*** Opening Source material ***

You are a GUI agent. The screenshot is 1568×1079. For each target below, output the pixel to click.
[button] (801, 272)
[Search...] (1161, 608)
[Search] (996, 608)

*** Closing Source material ***
*** Opening Source material ***

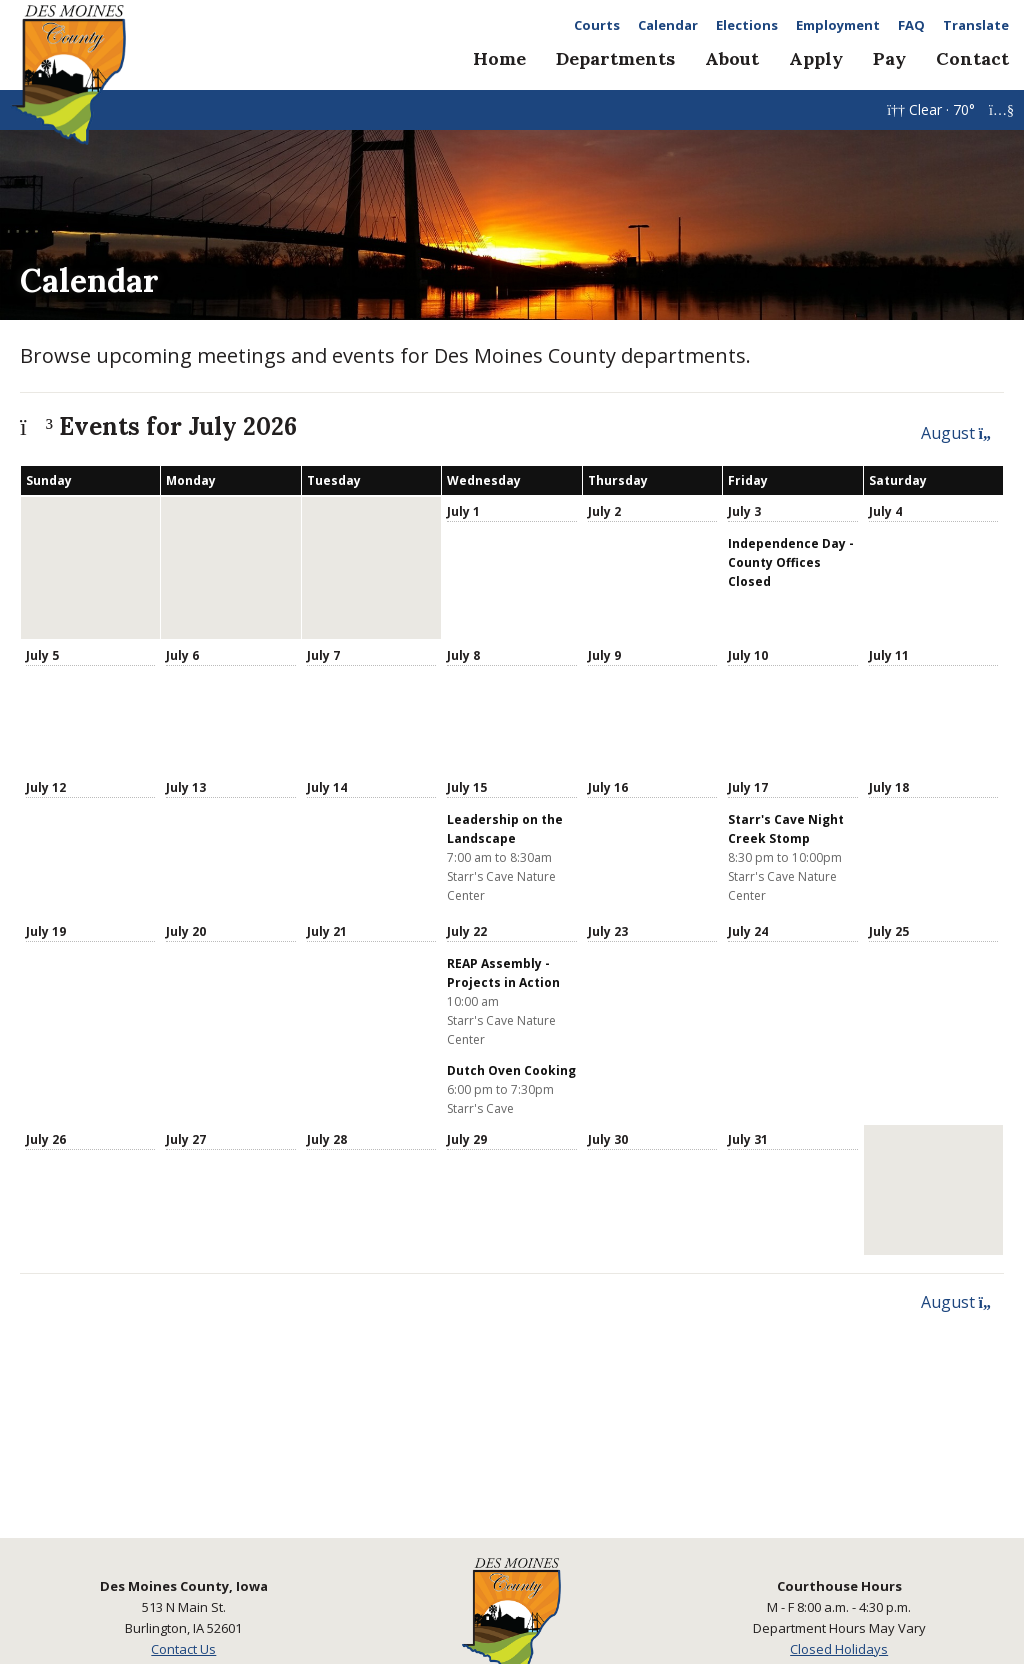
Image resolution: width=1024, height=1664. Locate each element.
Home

*** Closing Source material ***

[Directions for this task]
Your answer must be the lines above from the one containing "You are a GUI" to the one containing "[Search] (996, 608)", both included, restated word for word.

[Solution to the problem]
You are a GUI agent. The screenshot is 1568×1079. For each target below, output the pixel to click.
[button] (801, 272)
[Search...] (1161, 608)
[Search] (996, 608)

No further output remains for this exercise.